The problem -
What's needed is an exact copy of all the data below, without pictures.

(Dataset records)

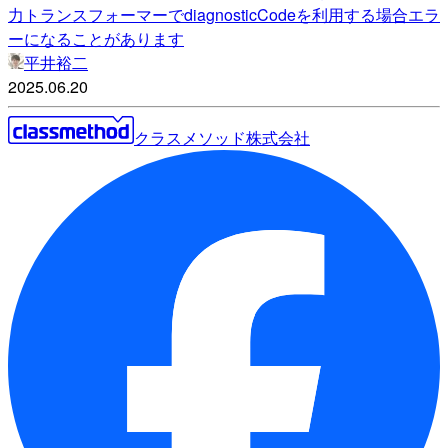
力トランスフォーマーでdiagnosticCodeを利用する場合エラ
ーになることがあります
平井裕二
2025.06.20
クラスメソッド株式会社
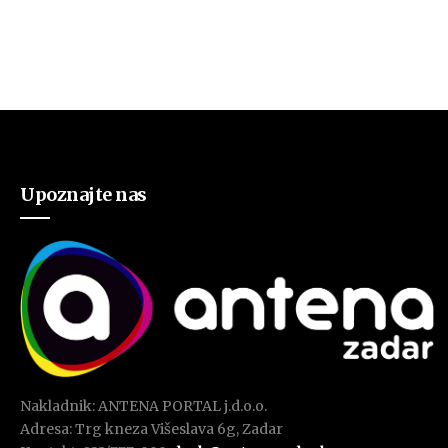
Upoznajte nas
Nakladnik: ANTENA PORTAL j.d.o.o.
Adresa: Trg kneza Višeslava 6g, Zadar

Exercise output -
力トランスフォーマーでdiagnosticCodeを利用する場合エラ
ーになることがあります
平井裕二
2025.06.20
クラスメソッド株式会社
Upoznajte nas
Nakladnik: ANTENA PORTAL j.d.o.o.
Adresa: Trg kneza Višeslava 6g, Zadar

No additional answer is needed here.